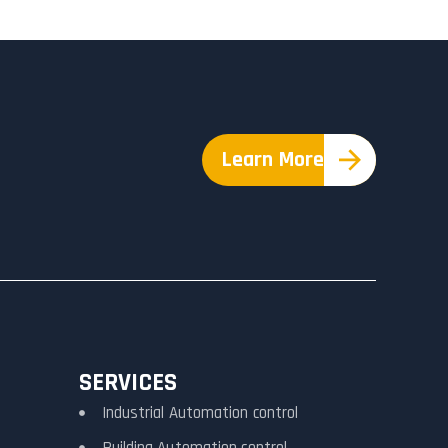
Learn More
SERVICES
Industrial Automation control
Building Automation control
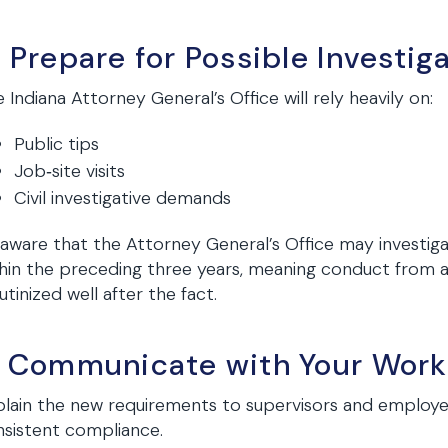
. Prepare for Possible Investig
 Indiana Attorney General’s Office will rely heavily on:
Public tips
Job‑site visits
Civil investigative demands
aware that the Attorney General’s Office may investiga
hin the preceding three years, meaning conduct from as
utinized well after the fact.
. Communicate with Your Work
lain the new requirements to supervisors and employe
sistent compliance.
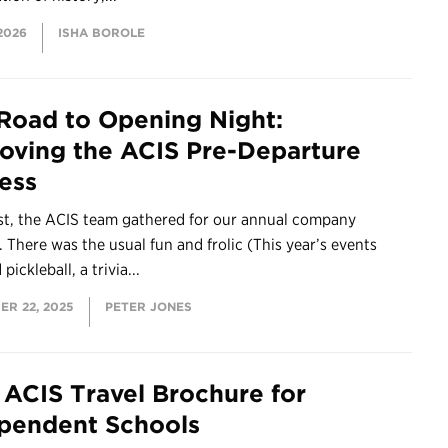
 2026
ISHA BOROLE
Road to Opening Night:
oving the ACIS Pre-Departure
ess
st, the ACIS team gathered for our annual company
 There was the usual fun and frolic (This year’s events
pickleball, a trivia...
ER 22, 2025
PETER JONES
ACIS Travel Brochure for
pendent Schools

About this exercise »
In the listing above, find the line with "Building Automation control" and the line with "pickleball, a trivia...". Output both, plus every line between them, and no pictures.

Result »
Building Automation control
. Prepare for Possible Investig
 Indiana Attorney General’s Office will rely heavily on:
Public tips
Job‑site visits
Civil investigative demands
aware that the Attorney General’s Office may investiga
hin the preceding three years, meaning conduct from as
utinized well after the fact.
. Communicate with Your Work
lain the new requirements to supervisors and employe
sistent compliance.
 2026
ISHA BOROLE
Road to Opening Night:
oving the ACIS Pre-Departure
ess
st, the ACIS team gathered for our annual company
 There was the usual fun and frolic (This year’s events
pickleball, a trivia...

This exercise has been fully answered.